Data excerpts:

+--

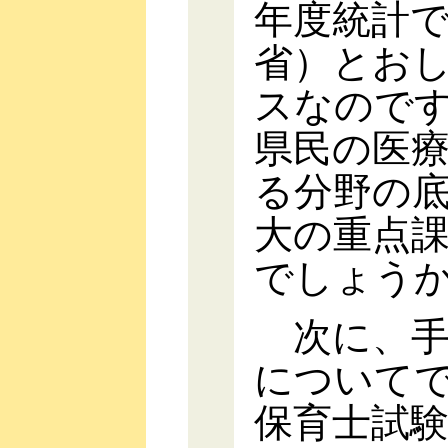
年度統計
省）とお
スなので
県民の医
る分野の
大の重点
でしょう
次に、手
についてで
保育士試験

+--

What is needed is every line of the data above, set down exactly but with the images left out.

年度統計
省）とお
スなので
県民の医
る分野の
大の重点
でしょう
次に、手
についてで
保育士試験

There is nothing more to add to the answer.